When running the smoke_tests_isolation errand against the Isolation Segment deployment, you may see failures indicating: " Error: Response exceeded maximum allowed length":

Task 3412804
Task 3412804 | 15:44:27 | Preparing deployment: Preparing deployment
Task 3412804 | 15:44:27 | Deprecation: Top level 'properties' in addons are deprecated. Please define 'properties' at the job level.
Task 3412804 | 15:44:33 | Warning: Executing errand on multiple instances in parallel. Use the '--instance" flag to run the errand on a single instance.
Task 3412804 | 15:44:33 | Preparing deployment: Preparing deployment (00:00:06)
Task 3412804 | 15:44:33 | Running errand: isolated_diego_cell/##### (6)
---
Task 3412804 | 16:03:51 | Running errand: isolated_diego_cell/##### (29) (00:08:22)
L Erron: Response exceeded maximum allowed length

Debug logging for this task shows a 502 error after the app instance starts:

Waiting for app SMOKES-APP-9f8867ee-5be8 to start…
\nOUT:
\nERR: Instances starting…
\nERR: Instances starting…
\nERR: Instances starting…
---
\nOUT: buildpacks:         
\nOUT: isolation segment:   segment_4
\nOUT: \tname             version   detect output   buildpack name
\nOUT: \truby_buildpack   1.10.31   ruby            ruby
\nOUT: \nOUT: type:            web
\nOUT: sidecars:       
\nOUT: instances:       1/1
\nOUT: memory usage:    1024M
\nOUT: start command:   bundle exec rackup config.ru -p $PORT
\nOUT:      state     since                  cpu    memory     disk       logging        cpu entitlement   details
\nOUT: #0   running   2025-09-15T16:00:48Z   0.0%   0B of 1G   0B of 1G   0B/s of 0B/s   0.0%             
\n\nCMD\u003e cf app --guid SMOKES-APP-9f8867ee-5be8
\nOUT: 5785e86c-7059-4e55-bed6-0f28e40cee3a
\n\nCMD\u003e cf app SMOKES-APP-9f8867ee-5be8
\nOUT: Showing health and status for app SMOKES-APP-9f8867ee-5be8 in org system / space CF_SMOKE_TEST_SPACE as smoke_tests…
---
\nOUT:      state     since                  cpu    memory
    disk       logging        cpu entitlement   details
\nOUT: #0   running   2025-09-15T16:00:49Z   0.0%   0B of 1G   0B of 1G   0B/s of 0B/s   0.0%             
\nHTTP Request: https://SMOKES-APP-9f8867ee-5be8.apps.###.###00.####.###/json\nInstance #: 0\nResponse Code: 502

TAS v6.0.18

The smoke test is designed to fail based on certain configurations. In this scenario, the configuration was the following:

Isolation Segments (segment_4)

• Compute Isolation: Enabled
• Network Isolation: Isolation segment only (Dedicated Router, LB, and Domain)

TAS GoRouter

• reject_all: Reject requests for all isolation segments
• GoRouter Manifest

Domains

• TAS shared domain: apps.###.###00.####.### → goes to TAS Gorouters
• Isolation Segment domain: apps4.###.###00.####.###→ goes to Isolation Segment Router

In this case, it pushes the application to the isolation segment domain, but it then tries to access it using the shared apps domain. This hits the TAS GoRouters, which in this scenario is configured to reject_all isolation segment traffic and results in the 502.
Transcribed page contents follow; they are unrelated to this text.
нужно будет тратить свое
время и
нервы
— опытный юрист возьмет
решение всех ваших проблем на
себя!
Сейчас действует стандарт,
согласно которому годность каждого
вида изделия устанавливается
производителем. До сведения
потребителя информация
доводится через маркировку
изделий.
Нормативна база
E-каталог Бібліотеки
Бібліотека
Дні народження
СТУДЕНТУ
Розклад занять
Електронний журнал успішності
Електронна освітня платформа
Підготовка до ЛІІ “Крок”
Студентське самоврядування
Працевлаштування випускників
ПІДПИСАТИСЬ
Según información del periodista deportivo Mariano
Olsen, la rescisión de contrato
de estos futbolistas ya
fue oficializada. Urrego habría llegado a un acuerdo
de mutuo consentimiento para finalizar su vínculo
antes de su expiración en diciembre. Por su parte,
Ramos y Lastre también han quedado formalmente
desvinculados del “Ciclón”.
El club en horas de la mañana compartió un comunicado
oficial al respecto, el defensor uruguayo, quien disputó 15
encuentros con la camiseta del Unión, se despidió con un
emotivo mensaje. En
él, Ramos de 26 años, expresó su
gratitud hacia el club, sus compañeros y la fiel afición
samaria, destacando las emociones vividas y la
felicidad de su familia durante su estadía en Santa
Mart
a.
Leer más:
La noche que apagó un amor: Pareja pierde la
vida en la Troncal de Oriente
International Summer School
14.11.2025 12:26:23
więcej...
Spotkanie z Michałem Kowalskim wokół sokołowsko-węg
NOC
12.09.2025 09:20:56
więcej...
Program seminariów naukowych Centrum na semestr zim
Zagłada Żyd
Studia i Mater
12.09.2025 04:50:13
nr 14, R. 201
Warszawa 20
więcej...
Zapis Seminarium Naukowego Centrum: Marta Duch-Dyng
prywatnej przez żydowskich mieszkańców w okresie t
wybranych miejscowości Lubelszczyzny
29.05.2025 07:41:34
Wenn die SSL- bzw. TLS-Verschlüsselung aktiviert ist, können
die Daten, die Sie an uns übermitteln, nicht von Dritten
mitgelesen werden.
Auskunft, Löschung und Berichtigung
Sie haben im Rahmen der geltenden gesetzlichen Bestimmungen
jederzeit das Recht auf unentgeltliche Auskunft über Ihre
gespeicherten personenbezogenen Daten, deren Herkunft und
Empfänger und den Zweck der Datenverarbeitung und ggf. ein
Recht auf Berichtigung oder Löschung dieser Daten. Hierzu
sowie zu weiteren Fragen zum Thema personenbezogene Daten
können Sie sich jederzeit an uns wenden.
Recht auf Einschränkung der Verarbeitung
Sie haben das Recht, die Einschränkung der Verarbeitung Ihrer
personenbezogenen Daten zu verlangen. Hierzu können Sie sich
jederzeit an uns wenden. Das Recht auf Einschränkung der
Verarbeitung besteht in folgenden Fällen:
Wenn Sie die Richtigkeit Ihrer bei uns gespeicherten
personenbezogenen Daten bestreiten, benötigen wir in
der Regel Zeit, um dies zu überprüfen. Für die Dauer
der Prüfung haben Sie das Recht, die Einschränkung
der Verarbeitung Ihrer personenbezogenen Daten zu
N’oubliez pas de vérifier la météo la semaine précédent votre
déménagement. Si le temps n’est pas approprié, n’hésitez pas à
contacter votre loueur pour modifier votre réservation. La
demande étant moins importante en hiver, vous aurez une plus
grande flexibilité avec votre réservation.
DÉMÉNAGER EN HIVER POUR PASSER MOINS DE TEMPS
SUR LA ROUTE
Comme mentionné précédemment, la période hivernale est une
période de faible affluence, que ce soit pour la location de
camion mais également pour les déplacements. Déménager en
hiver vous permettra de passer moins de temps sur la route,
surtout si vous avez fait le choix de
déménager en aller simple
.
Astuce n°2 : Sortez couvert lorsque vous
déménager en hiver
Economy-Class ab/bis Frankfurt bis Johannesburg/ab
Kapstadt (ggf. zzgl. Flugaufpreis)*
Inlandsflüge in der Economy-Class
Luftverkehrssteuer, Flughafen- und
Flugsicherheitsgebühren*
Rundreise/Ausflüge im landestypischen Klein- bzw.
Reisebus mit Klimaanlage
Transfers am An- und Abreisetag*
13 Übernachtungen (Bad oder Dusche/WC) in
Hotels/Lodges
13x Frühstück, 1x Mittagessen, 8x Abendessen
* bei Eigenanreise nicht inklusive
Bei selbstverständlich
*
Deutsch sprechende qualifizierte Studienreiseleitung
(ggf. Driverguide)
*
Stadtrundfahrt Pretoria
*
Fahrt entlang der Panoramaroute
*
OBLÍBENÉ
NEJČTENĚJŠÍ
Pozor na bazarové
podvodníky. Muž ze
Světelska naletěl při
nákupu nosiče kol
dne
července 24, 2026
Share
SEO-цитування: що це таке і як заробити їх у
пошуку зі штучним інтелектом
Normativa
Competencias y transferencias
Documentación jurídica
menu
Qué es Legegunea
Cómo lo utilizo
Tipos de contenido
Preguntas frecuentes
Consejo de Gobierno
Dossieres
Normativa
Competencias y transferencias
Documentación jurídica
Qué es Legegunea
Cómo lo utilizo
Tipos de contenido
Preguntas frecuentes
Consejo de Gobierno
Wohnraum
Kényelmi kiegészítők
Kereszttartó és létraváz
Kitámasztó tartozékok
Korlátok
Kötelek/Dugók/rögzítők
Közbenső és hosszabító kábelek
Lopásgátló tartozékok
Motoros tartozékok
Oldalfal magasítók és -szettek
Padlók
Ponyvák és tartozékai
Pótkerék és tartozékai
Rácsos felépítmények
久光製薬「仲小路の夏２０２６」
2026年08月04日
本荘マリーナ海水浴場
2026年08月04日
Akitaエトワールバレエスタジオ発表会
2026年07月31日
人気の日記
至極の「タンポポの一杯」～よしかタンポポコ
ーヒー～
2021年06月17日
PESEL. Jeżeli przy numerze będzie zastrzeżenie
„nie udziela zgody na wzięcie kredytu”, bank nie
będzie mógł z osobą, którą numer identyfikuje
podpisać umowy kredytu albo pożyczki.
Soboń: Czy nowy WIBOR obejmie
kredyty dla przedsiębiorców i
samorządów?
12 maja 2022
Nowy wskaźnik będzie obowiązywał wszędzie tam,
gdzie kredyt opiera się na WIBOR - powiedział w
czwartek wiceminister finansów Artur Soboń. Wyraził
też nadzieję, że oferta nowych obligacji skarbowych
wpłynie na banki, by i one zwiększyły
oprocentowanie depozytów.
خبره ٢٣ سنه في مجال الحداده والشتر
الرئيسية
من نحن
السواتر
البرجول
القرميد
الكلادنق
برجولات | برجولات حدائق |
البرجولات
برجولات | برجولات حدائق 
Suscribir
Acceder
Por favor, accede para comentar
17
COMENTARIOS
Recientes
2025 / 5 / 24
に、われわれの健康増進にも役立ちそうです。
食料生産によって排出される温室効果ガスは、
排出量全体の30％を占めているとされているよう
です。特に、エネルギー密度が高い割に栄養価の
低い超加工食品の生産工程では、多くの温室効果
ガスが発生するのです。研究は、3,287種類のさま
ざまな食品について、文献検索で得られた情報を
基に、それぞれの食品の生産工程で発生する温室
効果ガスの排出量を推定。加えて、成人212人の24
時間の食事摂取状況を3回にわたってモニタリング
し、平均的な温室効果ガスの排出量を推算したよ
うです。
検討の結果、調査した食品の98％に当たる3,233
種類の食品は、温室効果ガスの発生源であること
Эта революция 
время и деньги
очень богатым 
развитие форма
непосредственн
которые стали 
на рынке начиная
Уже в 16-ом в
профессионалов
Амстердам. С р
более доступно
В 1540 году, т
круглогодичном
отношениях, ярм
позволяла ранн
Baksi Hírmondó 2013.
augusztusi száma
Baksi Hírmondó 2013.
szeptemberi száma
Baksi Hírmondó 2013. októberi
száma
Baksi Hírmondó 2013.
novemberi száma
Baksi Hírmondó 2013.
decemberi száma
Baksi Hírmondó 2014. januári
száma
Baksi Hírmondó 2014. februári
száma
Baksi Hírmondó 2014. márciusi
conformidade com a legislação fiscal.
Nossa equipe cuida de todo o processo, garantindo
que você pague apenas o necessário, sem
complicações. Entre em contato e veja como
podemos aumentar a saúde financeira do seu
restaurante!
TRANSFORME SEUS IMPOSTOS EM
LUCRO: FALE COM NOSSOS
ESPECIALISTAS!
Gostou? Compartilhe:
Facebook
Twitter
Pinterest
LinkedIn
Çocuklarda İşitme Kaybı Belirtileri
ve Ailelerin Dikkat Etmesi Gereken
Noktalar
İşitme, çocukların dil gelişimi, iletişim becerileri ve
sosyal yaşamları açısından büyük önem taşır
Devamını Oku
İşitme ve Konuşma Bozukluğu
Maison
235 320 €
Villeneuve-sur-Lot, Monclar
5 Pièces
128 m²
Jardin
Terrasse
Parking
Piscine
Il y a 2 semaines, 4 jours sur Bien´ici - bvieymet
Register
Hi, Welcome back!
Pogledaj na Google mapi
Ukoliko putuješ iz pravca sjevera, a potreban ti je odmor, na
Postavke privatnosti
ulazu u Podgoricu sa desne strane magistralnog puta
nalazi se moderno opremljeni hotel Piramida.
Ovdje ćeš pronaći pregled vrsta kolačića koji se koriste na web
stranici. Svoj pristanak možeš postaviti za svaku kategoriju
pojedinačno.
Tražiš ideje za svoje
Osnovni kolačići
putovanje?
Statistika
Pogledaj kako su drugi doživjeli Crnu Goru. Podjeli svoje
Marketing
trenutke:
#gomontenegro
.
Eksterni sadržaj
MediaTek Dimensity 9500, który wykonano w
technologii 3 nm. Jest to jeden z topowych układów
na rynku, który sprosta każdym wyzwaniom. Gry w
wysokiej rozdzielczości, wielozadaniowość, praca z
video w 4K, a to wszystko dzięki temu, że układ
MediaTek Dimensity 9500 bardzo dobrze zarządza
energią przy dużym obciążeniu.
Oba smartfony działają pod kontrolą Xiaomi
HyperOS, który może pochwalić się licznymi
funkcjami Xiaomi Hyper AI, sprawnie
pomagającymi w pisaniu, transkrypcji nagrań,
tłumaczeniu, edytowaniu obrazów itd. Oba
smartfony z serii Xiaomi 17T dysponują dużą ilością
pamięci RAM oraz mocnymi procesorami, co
This issue arises due to an incorrect configuration where a custom org/space/domain is not specified for the isolation segment. This config is located under Smoke Tests in the Isolation Segment tile.

Since 2021, the CF apps domain has been used for the `apps_domain` in isoseg tests unless a custom org/space/domain has been set. The `isolation_segment_domain` value is used only in a subset of the isoseg tests if it is specified. Specifying a custom org/space/domain for the isolation segment will resolve the issue.